And since we've got those, we hadn't had any problem.
[bear grunts] - NARRATOR: Once common across Texas, black bears were extricated from the state by the 1950s.
Today, sightings are on the rise, signaling that the deserts of West Texas may once again be bear country.
[gentle music] [birds singing] Just north of DB's BBQ, residents of Terlingua Ranch are also learning to live with bears.
- We've had multiple bears here to Terlingua Ranch.
One in particular was a female, and she was coming around a lot.
That's when I think I decided to call the Parks and Wildlife and talked to a biologist about it.
- Me too.
How are you?
- Good.
Good.
Came down and said he could help me with some issues concerning our bird feeder, and helped me electrify that.
- The wire's holding up pretty good.
- I tied it periodically, but it really is working good.
And keep the bear from destroying that all the time.
And also the dumpster.
He helped us with those.
It's made all the difference in the world.
That helps us live together with the bears.
They kind of figured out, all right, they're not gonna get a free meal.
- Yep.
And we're not trying...
Working with people on keeping the bears wild, keeping 'em outta towns, keeping 'em outta trash, keeping them in their native range.
And it's been working really well.
- MARK: We're able to really live in harmony with 'em.

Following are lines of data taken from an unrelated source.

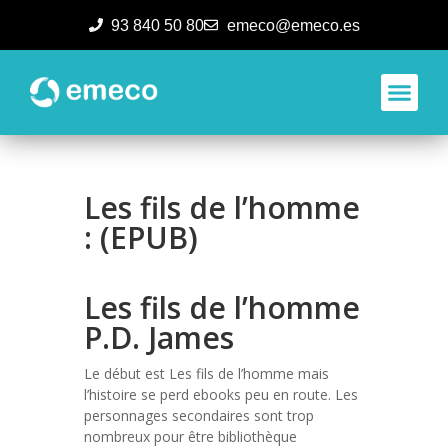
93 840 50 80
emeco@emeco.es
Aplicacione
Les fils de l’homme
: (EPUB)
Les fils de l’homme
P.D. James
Le début est Les fils de l’homme mais
l’histoire se perd ebooks peu en route. Les
personnages secondaires sont trop
nombreux pour être bibliothèque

If we see a black bear walking through, we don't have a big problem with that.
And they're not destroying the dumpsters and not getting into the bird feeder.
And we think this has been a huge help.
I hope it continues down here.
- AUSTIN: Sounds good.
- MARK: The camaraderie and the cooperation between Parks and Wildlife and us locals that live here has been a big help.

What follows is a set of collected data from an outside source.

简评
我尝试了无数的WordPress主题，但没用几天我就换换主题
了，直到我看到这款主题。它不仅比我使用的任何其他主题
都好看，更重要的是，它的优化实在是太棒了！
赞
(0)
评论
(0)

I think it'll help the bear population in the long run.
- AUSTIN: The future looks bright for the bears, and for the people living here.

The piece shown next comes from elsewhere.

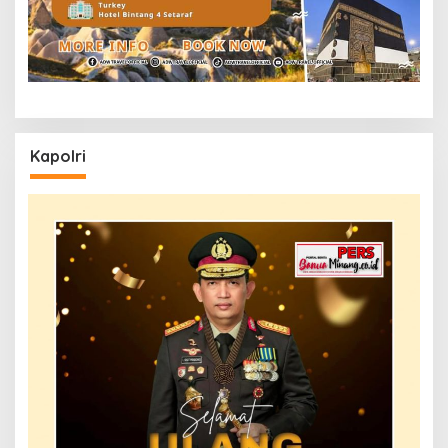
Kapolri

[gentle music] [wind blowing] [gurgling] - We're out here on Sea Rim's east beach.
We have a little cut that comes out, lets fresh water from inside the marsh going out to the beach.
[gurgling] - Oh I saw one!
- NATHAN: I do have some chicken necks that are already tied up to the string here!
- RICKY: It's like fishing!
- What's on it?!
Yuck.
- I didn't have any idea it would involve chicken.
I thought you would sort of cast a net, pull them in, and it would be done!
[laughs] - I'm gonna throw that thingy again!
Gonna let go of it!
- MARTY: Good job here!
Been in southeast Texas 15 years, this is my first time!
- MATT: That's a crabbies!
- Oh it's great, the kids are having a blast and we are too!
I think I'm having more fun than the kids!
- Oh!
Mom, mom!
He's trying to pulling me in!
Dang it!
- NICOLE: Well just hang on, he may come back!
- MATT: I can't see em!
I can't see em!
I don't know how to look through water, do you?
- CAMERAMAN: Nah uh.
- I still don't feel one!
[gurgling] [crab snatches chicken] - I got one!
I think!
Hazel, get it, get it, get it!
It's a big one?
- NATHAN: Let me show you how you measure these crabs ok.
It needs to be about five inches.
- SAMANTHA: It is a keeper, big!
- NICOLE: It's a lot of fun to watch the kids... - My foot's stuck in the sand!
- NICOLE: ...just relax and get dirty, and get wet, that's been really fun to watch!
- And my feet are clean!
- Super, super, super far!
I'll hold it!
You got one Matthew, looky there Matt!
- MATT: That's a keeper!
Daddy, can I eat that right in my mouth!
- NICOLE: It is fun!
[laughing] Was it tickling you?
- RICKY: Yeah!
- NICOLE: It wasn't as gross as I thought it would be in the beginning.
I've learned a lot about crabs today!
- RICKY: That was huge!
[gentle music] - So we are at the beautiful Seminole Canyon State Park and Historic Site, located about 40 miles west of Del Rio.
♪ ♪ We're right on the border of West Texas.
♪ ♪ So we have a pretty rugged terrain here.
You'll notice there's not a lot of trees.
It looks a little desolate.
We have rocky limestone surface with stunning sheer-walled canyons.
When you take the time to stop, go down in the canyon, it becomes a whole new world.
It's just such a magical place down in Seminole Canyon.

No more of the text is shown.